Clearing some misconceptions regarding Plasma TV

I found this on Reddit, it's some basic information but this might help someone looking to buy a new TV.
Few pointers, 4K is expensive but not mainstream yet, HD works, if you're buying now, spent on the best HD panel you can get instead of buying a premium for 4K panels which will in future get cheaper and better.


Anyway, off to the copy pasta.
False: Plasmas have 3 bulbs behind the screen True: DLP TVs (no longer manufactured in mass if at all) have 3 bulbs behind the screen. True: Early Plasma TVs had problems with burn-in, but those have been largely eradicated.

True: Plasmas consume more power than LED-LCD TVs. They also produce more heat. True: The power consumption difference between LED and Plasma isn't very significant. A plasma tv (even at 60 inches) will use less power than a 2 slice toaster. In fact at 60" a plasma uses about half compared to a toaster.
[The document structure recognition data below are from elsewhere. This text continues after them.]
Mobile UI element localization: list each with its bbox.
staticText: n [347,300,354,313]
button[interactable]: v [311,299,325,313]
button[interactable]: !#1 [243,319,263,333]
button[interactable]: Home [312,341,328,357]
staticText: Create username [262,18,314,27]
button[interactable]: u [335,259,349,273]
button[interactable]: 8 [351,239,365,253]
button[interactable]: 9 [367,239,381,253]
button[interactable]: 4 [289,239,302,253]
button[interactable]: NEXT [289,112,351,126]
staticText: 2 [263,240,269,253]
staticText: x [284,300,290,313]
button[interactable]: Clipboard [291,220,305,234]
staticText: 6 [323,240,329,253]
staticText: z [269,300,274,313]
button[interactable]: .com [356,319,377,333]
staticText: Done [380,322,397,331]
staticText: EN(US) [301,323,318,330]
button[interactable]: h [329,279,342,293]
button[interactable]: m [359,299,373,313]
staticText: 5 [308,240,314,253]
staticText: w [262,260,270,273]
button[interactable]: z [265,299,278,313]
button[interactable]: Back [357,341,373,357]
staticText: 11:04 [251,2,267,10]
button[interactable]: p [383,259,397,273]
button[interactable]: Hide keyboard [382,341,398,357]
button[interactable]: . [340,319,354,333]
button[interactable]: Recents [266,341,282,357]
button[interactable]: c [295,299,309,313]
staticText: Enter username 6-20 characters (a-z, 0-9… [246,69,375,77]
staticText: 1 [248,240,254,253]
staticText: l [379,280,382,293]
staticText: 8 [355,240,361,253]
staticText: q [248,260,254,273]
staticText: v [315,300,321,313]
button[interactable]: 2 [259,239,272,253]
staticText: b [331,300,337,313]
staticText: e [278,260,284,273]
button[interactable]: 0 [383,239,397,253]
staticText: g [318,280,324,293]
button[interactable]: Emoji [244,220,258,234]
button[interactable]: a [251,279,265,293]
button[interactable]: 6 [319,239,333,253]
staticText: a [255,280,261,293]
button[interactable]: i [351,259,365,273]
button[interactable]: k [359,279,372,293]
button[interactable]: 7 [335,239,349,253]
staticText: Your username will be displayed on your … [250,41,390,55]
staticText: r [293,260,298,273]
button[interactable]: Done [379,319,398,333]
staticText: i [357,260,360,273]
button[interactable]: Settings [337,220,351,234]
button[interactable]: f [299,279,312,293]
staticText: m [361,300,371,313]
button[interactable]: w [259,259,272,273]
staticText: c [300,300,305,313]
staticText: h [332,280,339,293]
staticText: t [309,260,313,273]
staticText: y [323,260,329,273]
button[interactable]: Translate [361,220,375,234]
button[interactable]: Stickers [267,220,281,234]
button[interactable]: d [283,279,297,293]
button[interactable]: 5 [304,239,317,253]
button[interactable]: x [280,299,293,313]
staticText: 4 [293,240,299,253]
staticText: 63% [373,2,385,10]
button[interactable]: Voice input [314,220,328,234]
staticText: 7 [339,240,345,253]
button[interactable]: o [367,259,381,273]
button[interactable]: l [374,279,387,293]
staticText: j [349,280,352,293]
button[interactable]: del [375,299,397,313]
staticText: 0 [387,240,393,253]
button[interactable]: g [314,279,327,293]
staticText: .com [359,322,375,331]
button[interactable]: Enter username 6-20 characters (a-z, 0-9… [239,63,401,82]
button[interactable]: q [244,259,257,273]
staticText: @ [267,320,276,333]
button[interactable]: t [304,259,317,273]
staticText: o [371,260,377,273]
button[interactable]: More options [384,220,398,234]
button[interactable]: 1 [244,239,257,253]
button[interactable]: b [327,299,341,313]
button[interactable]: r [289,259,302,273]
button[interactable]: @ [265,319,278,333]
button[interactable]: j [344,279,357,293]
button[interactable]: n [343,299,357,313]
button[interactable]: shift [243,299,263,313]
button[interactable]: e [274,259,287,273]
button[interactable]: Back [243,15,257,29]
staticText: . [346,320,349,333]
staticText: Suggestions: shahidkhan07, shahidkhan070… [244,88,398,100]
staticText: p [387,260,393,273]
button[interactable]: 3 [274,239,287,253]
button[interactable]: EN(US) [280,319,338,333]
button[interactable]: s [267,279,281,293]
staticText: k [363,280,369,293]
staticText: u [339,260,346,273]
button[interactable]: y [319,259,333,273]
If you're energy contentious consider getting an LED, if you want a better picture look at a plasma.

True: Showroom floors at box stores don't demo tvs very well. TVs are often turned up as bright as they can go and the colors are shifted blue since blue looks bright. Plasmas don't respond to this as well as LEDs, so they look unimpressive. In a dark room they look much better with more neutral color rendition, better shadow details, much better contrast, and more color saturation available. Also please pay attention to the content on the tvs. Usually they're showing some sort of advertising loop in box stores and showing real movies in electronics stores. Do not buy a tv until you see skintone on it. Compare skintones between the tvs you're thinking about buying. Do they look orange? Do they look plasticy? The vast majority of what you watch on a tv will be people, and it's important to see how people look, not motion graphics.

False: 720p upconverted will look better than 720p. When you up or down convert you make artifacts. When you convert up then convert down you make artifacts, then you make more artifacts based on those artifacts. If this was the way to go everything would be converted to 4k or more at studios and tv stations then it would be converted down. True: Avoiding converting the resolution makes for the best picture. If you have a 4k display all 480i/p, 720p, and 1080i/p sources must be unconverted since the panel is 4k. The 4k tv will still look great, so don't let this conversion factor into a 4k decision.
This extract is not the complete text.